What is needed: Go through the entries below and retype them exactly, omitting each picture.

Exercise data:
········
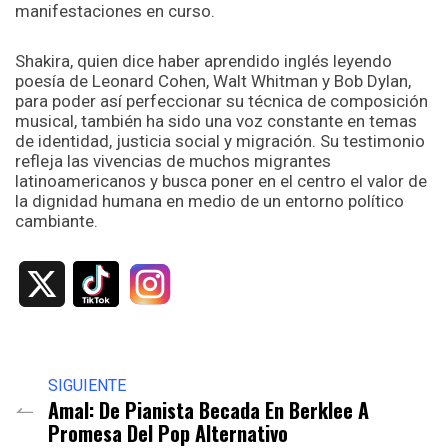
manifestaciones en curso.
Shakira, quien dice haber aprendido inglés leyendo
poesía de Leonard Cohen, Walt Whitman y Bob Dylan,
para poder así perfeccionar su técnica de composición
musical, también ha sido una voz constante en temas
de identidad, justicia social y migración. Su testimonio
refleja las vivencias de muchos migrantes
latinoamericanos y busca poner en el centro el valor de
la dignidad humana en medio de un entorno político
cambiante.
X
SIGUIENTE
Amal: De Pianista Becada En Berklee A
Promesa Del Pop Alternativo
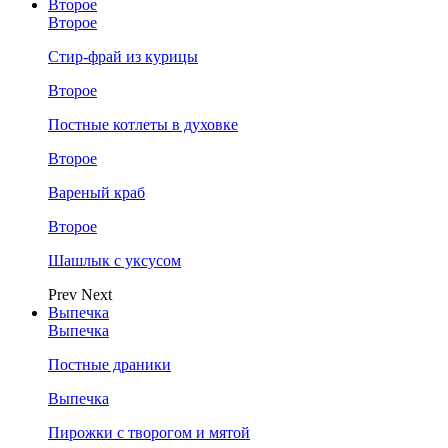
Второе
Второе
Стир-фрай из курицы
Второе
Постные котлеты в духовке
Второе
Вареный краб
Второе
Шашлык с уксусом
Prev
Next
Выпечка
Выпечка
Постные драники
Выпечка
Пирожки с творогом и мятой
········
Response box:
manifestaciones en curso.
Shakira, quien dice haber aprendido inglés leyendo
poesía de Leonard Cohen, Walt Whitman y Bob Dylan,
para poder así perfeccionar su técnica de composición
musical, también ha sido una voz constante en temas
de identidad, justicia social y migración. Su testimonio
refleja las vivencias de muchos migrantes
latinoamericanos y busca poner en el centro el valor de
la dignidad humana en medio de un entorno político
cambiante.
X
SIGUIENTE
Amal: De Pianista Becada En Berklee A
Promesa Del Pop Alternativo
Второе
Второе
Стир-фрай из курицы
Второе
Постные котлеты в духовке
Второе
Вареный краб
Второе
Шашлык с уксусом
Prev
Next
Выпечка
Выпечка
Постные драники
Выпечка
Пирожки с творогом и мятой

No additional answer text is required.